The task: Write out each record exactly and skip every image.

Task data:
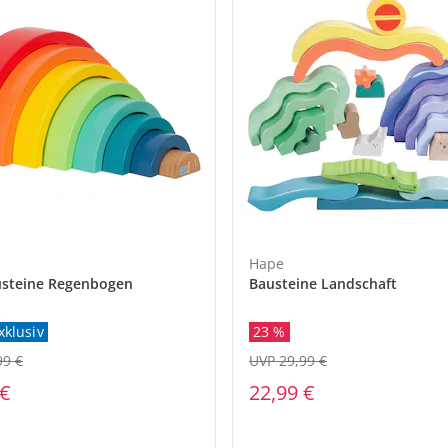
Hape
steine Regenbogen
Bausteine Landschaft
xklusiv
23 %
99 €
UVP 29,99 €
 €
22,99 €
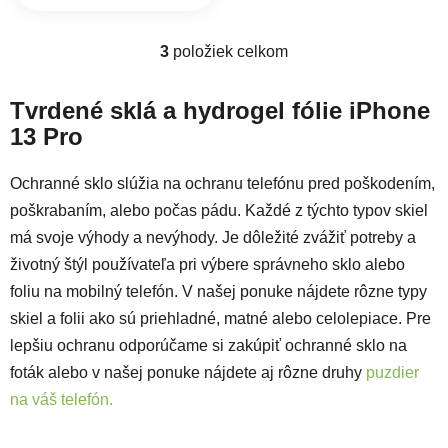
3
položiek celkom
Ovládacie prvky výpisu
Tvrdené sklá a hydrogel fólie iPhone
13 Pro
Ochranné sklo slúžia na ochranu telefónu pred poškodením,
poškrabaním, alebo počas pádu. Každé z týchto typov skiel
má svoje výhody a nevýhody. Je dôležité zvážiť potreby a
životný štýl používateľa pri výbere správneho sklo alebo
foliu na mobilný telefón. V našej ponuke nájdete rôzne typy
skiel a folii ako sú priehladné, matné alebo celolepiace. Pre
lepšiu ochranu odporúčame si zakúpiť ochranné sklo na
foták alebo v našej ponuke nájdete aj rôzne druhy
puzdier
na váš telefón.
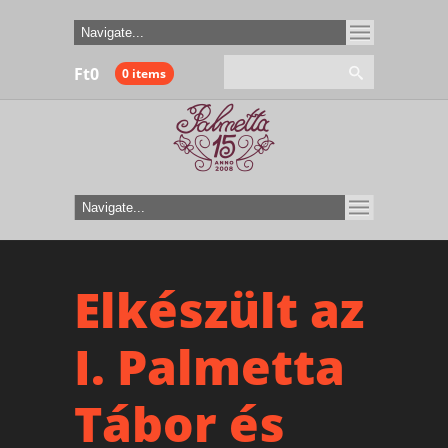
Ft
0
0 items
Elkészült az
I. Palmetta
Tábor és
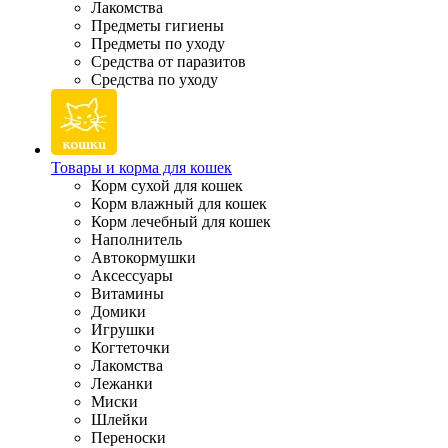
Лакомства
Предметы гигиены
Предметы по уходу
Средства от паразитов
Средства по уходу
Товары и корма для кошек
Корм сухой для кошек
Корм влажный для кошек
Корм лечебный для кошек
Наполнитель
Автокормушки
Аксессуары
Витамины
Домики
Игрушки
Когтеточки
Лакомства
Лежанки
Миски
Шлейки
Переноски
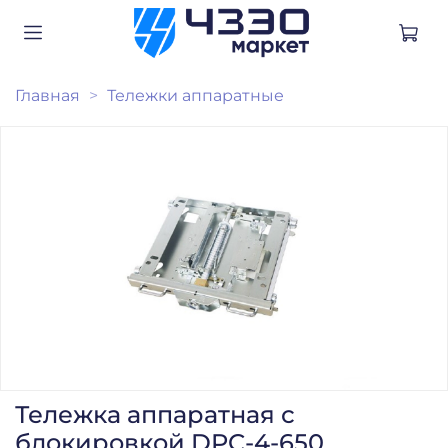
Главная
Тележки аппаратные
Тележка аппаратная с
блокировкой DPC-4-650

Task output:
Hape
steine Regenbogen
Bausteine Landschaft
xklusiv
23 %
99 €
UVP 29,99 €
 €
22,99 €
3
položiek celkom
Ovládacie prvky výpisu
Tvrdené sklá a hydrogel fólie iPhone
13 Pro
Ochranné sklo slúžia na ochranu telefónu pred poškodením,
poškrabaním, alebo počas pádu. Každé z týchto typov skiel
má svoje výhody a nevýhody. Je dôležité zvážiť potreby a
životný štýl používateľa pri výbere správneho sklo alebo
foliu na mobilný telefón. V našej ponuke nájdete rôzne typy
skiel a folii ako sú priehladné, matné alebo celolepiace. Pre
lepšiu ochranu odporúčame si zakúpiť ochranné sklo na
foták alebo v našej ponuke nájdete aj rôzne druhy
puzdier
na váš telefón.
Ft
0
0 items
Elkészült az
I. Palmetta
Tábor és
Лакомства
Предметы гигиены
Предметы по уходу
Средства от паразитов
Средства по уходу
Товары и корма для кошек
Корм сухой для кошек
Корм влажный для кошек
Корм лечебный для кошек
Наполнитель
Автокормушки
Аксессуары
Витамины
Домики
Игрушки
Когтеточки
Лакомства
Лежанки
Миски
Шлейки
Переноски
Главная
Тележки аппаратные
Тележка аппаратная с
блокировкой DPC-4-650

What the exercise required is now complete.